The Church or Me
And let us consider how we may spur one another on toward love and good deeds, not giving up meeting together, as some are in the habit of doing, but encouraging one another—and all the more as you see the Day approaching. Hebrews 10:24-25
I recently met with an old friend who I rarely get to see. It was great to catch with the events of her life and hear how her family is doing. With her the conversation always goes to spiritual things – but this day she was frustrated with her church.
I knew she had changed churches a couple of years ago and I was eager to hear how her transition had gone from the old to the new. I was disappointed to hear that she now knows only those people she had known when she got there. She was telling me how warm and friendly the congregation is on Sundays – but there is not any real fellowship going on outside the building.
I have been thinking about her disappointment since we talked.

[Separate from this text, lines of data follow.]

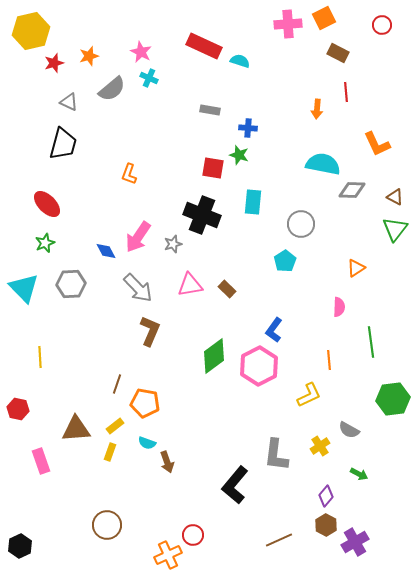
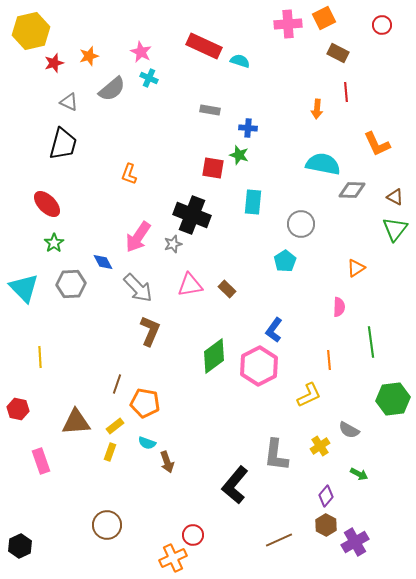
black cross at (202, 215): moved 10 px left
green star at (45, 243): moved 9 px right; rotated 12 degrees counterclockwise
blue diamond at (106, 251): moved 3 px left, 11 px down
brown triangle at (76, 429): moved 7 px up
orange cross at (168, 555): moved 5 px right, 3 px down
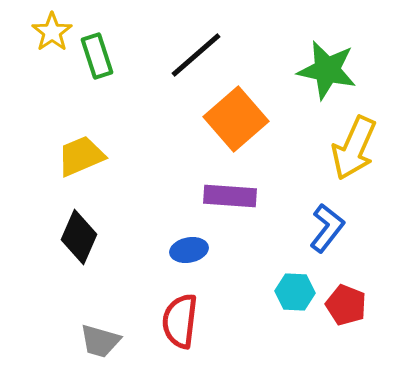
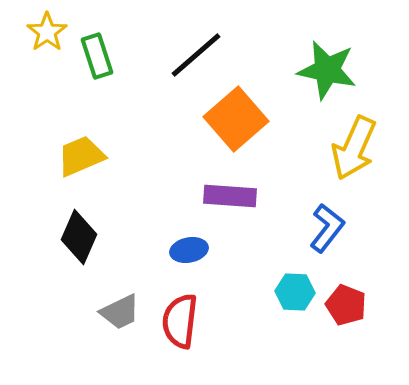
yellow star: moved 5 px left
gray trapezoid: moved 20 px right, 29 px up; rotated 42 degrees counterclockwise
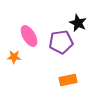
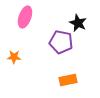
pink ellipse: moved 4 px left, 19 px up; rotated 50 degrees clockwise
purple pentagon: rotated 20 degrees clockwise
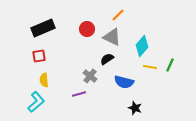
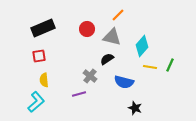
gray triangle: rotated 12 degrees counterclockwise
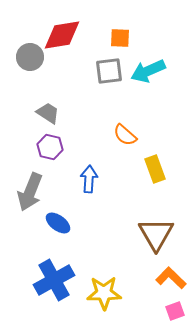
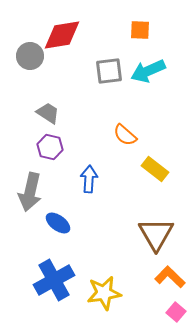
orange square: moved 20 px right, 8 px up
gray circle: moved 1 px up
yellow rectangle: rotated 32 degrees counterclockwise
gray arrow: rotated 9 degrees counterclockwise
orange L-shape: moved 1 px left, 1 px up
yellow star: rotated 8 degrees counterclockwise
pink square: moved 1 px right, 1 px down; rotated 30 degrees counterclockwise
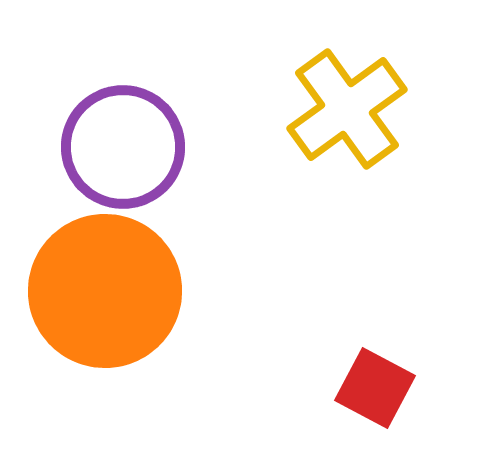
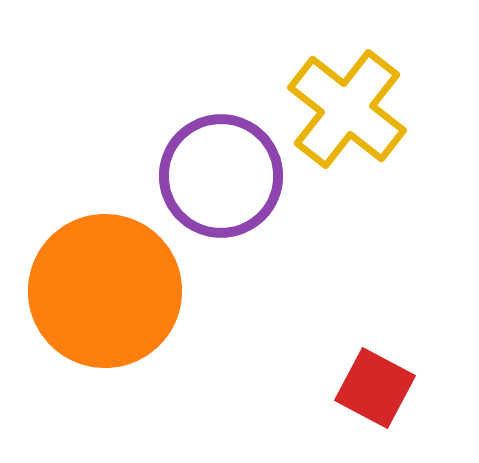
yellow cross: rotated 16 degrees counterclockwise
purple circle: moved 98 px right, 29 px down
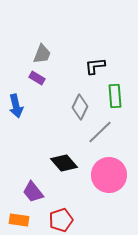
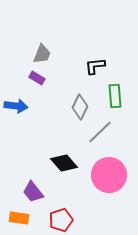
blue arrow: rotated 70 degrees counterclockwise
orange rectangle: moved 2 px up
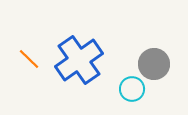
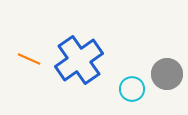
orange line: rotated 20 degrees counterclockwise
gray circle: moved 13 px right, 10 px down
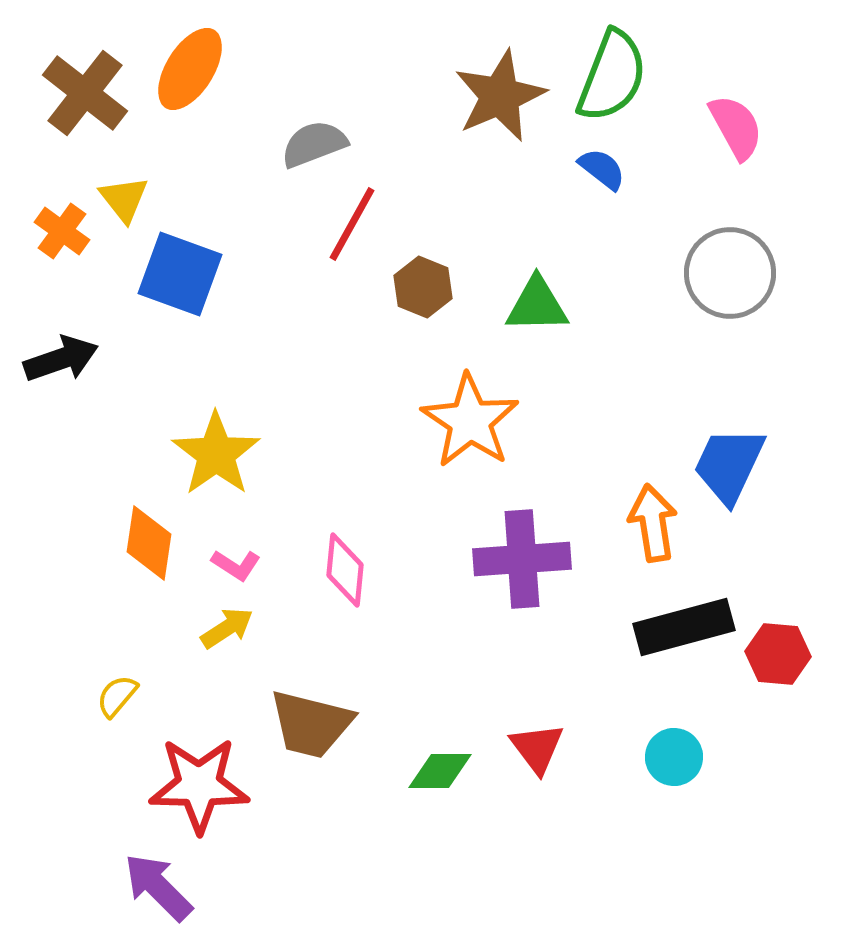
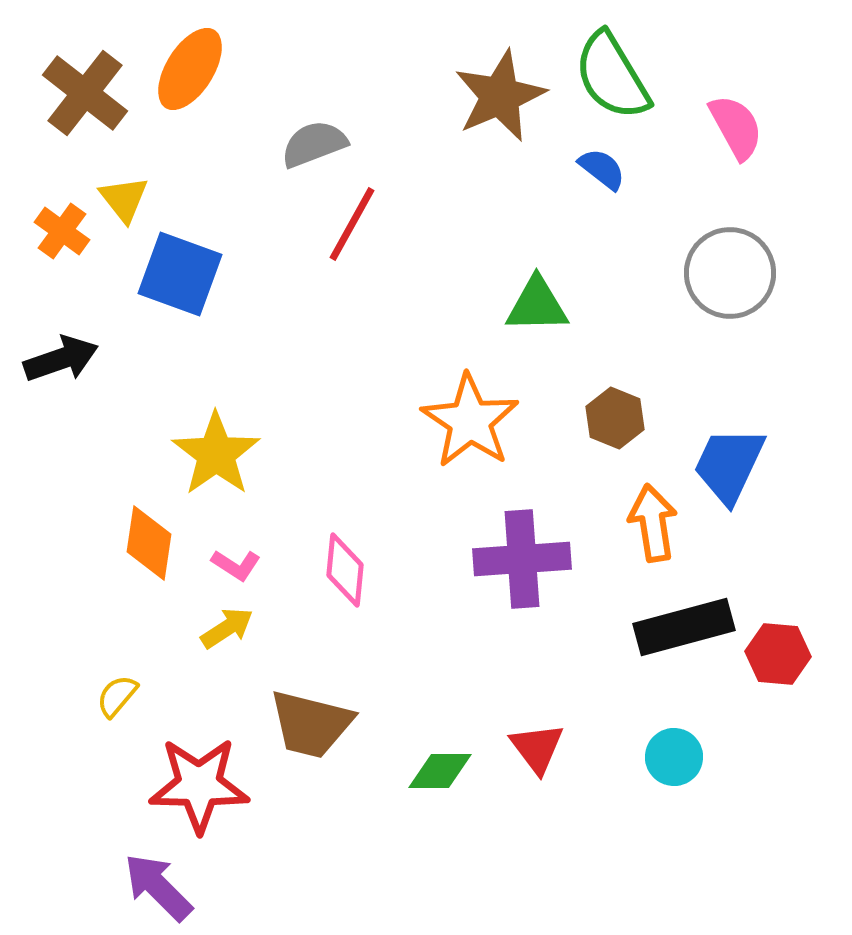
green semicircle: rotated 128 degrees clockwise
brown hexagon: moved 192 px right, 131 px down
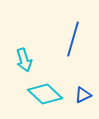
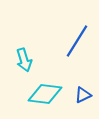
blue line: moved 4 px right, 2 px down; rotated 16 degrees clockwise
cyan diamond: rotated 36 degrees counterclockwise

It has made me wonder what our responsibility is and what the church’s or even other people’s responsibilities are. In our technological society has hospitality become rare and “reaching out” been relegated to an email that thanks a new person for visiting?
As I was contemplating what I had read in Mr. Cymbala and Mr. Merrill’s book, “Fresh Power” about disunity and divisions in the church what struck me was my own responsibility in promoting unity. Unity seems like it needs to start with relationships. Do we expect others to do all the reaching out while we sit back and wait for the invitations to come to us? Are we willing to open our own homes for times of fellowship, Bible study, or recreation with others in our churches? As an older woman am I teaching the younger women – one at a time or in a class? If you are a younger woman – are you looking for an older woman who can share some wisdom with you?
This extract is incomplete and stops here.